Exercise prompt: Will you write out, word for word, every line from the one with "2:30 pm – Jagged Little Pill" to the final line of the data below, with the pictures left out?

Source material:
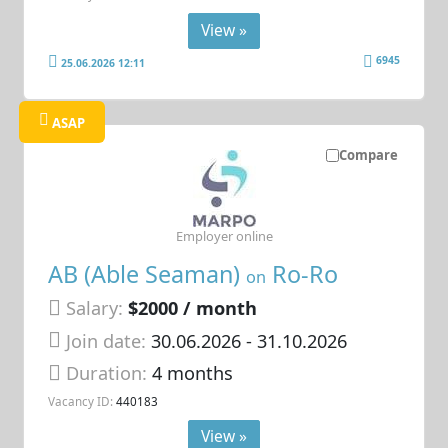
View »
6945
25.06.2026 12:11
ASAP
Compare
Employer online
AB (Able Seaman)
Ro-Ro
on
Salary:
$2000 / month
Join date:
30.06.2026
- 31.10.2026
Duration:
4 months
Vacancy ID:
440183
View »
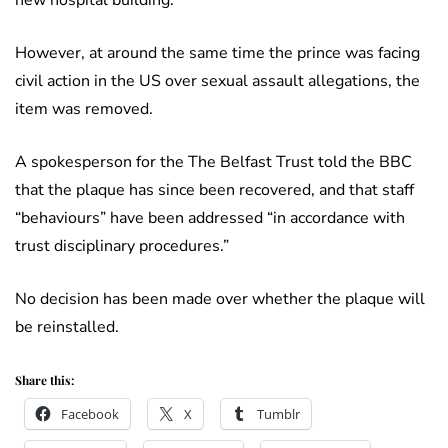
However, at around the same time the prince was facing
civil action in the US over sexual assault allegations, the
item was removed.
A spokesperson for the The Belfast Trust told the BBC
that the plaque has since been recovered, and that staff
“behaviours” have been addressed “in accordance with
trust disciplinary procedures.”
No decision has been made over whether the plaque will
be reinstalled.
Share this:
Facebook
X
Tumblr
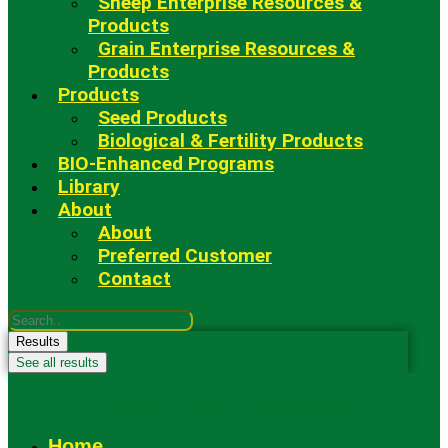
Sheep Enterprise Resources &
Products
Grain Enterprise Resources &
Products
Products
Seed Products
Biological & Fertility Products
BIO-Enhanced Programs
Library
About
About
Preferred Customer
Contact
Search
...
Results
See all results
Fowler Seed Marketing
Home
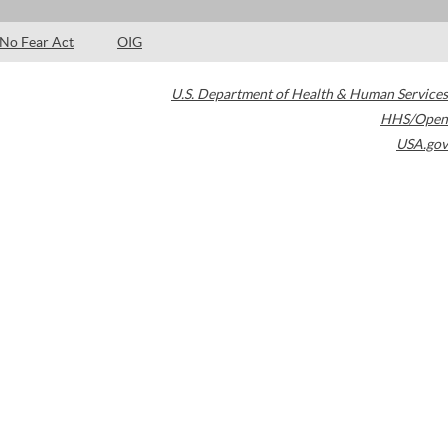
No Fear Act
OIG
U.S. Department of Health & Human Services
HHS/Open
USA.gov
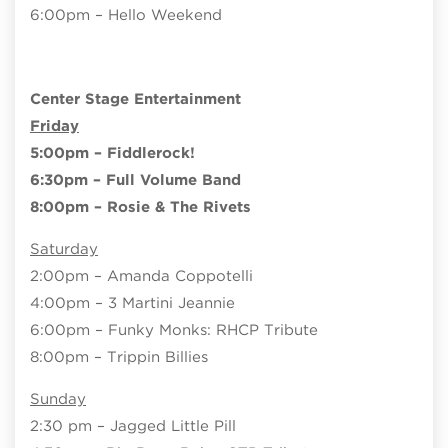
6:00pm – Hello Weekend
Center Stage Entertainment
Friday
5:00pm – Fiddlerock!
6:30pm – Full Volume Band
8:00pm – Rosie & The Rivets
Saturday
2:00pm – Amanda Coppotelli
4:00pm – 3 Martini Jeannie
6:00pm – Funky Monks: RHCP Tribute
8:00pm – Trippin Billies
Sunday
2:30 pm – Jagged Little Pill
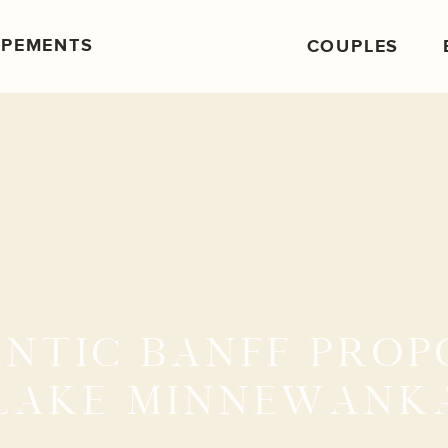
OPEMENTS
COUPLES
NTIC BANFF PROP
LAKE MINNEWANK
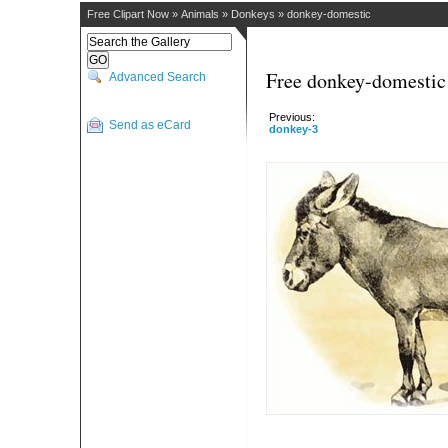
Free Clipart Now
»
Animals
»
Donkeys
»
donkey-domestic
Free donkey-domestic 
Advanced Search
Previous:
Send as eCard
donkey-3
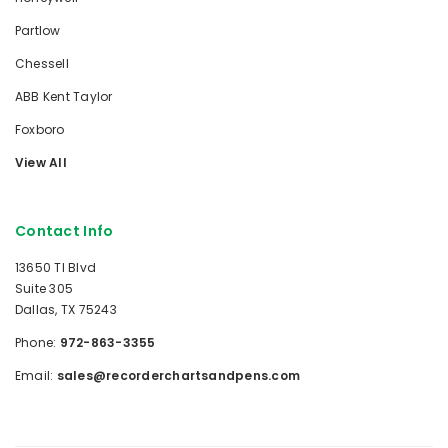
Partlow
Chessell
ABB Kent Taylor
Foxboro
View All
Contact Info
13650 TI Blvd
Suite 305
Dallas, TX 75243
Phone:
972-863-3355
Email:
sales@recorderchartsandpens.com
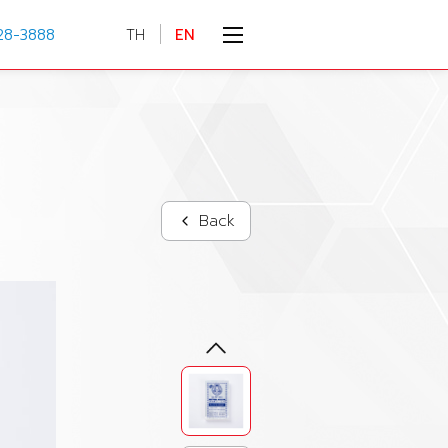
28-3888
TH
EN
Back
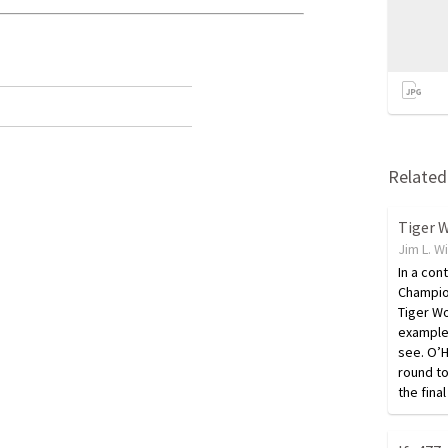
Related 
Jim L. W
In a con
Champion
Tiger W
example 
see. O’H
round t
the fin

Completed task:
2:30 pm – Jagged Little Pill
OPEMENTS
COUPLES
NTIC BANFF PROP
LAKE MINNEWANK
Free Clipart Now
»
Animals
»
Donkeys
»
donkey-domestic
Free donkey-domestic 
Advanced Search
Previous:
Send as eCard
donkey-3
Partlow
Chessell
ABB Kent Taylor
Foxboro
View All
Contact Info
13650 TI Blvd
Suite 305
Dallas, TX 75243
Phone:
972-863-3355
Email:
sales@recorderchartsandpens.com
28-3888
TH
EN
Back
Related 
Jim L. W
In a con
Champion
Tiger W
example 
see. O’H
round t
the fin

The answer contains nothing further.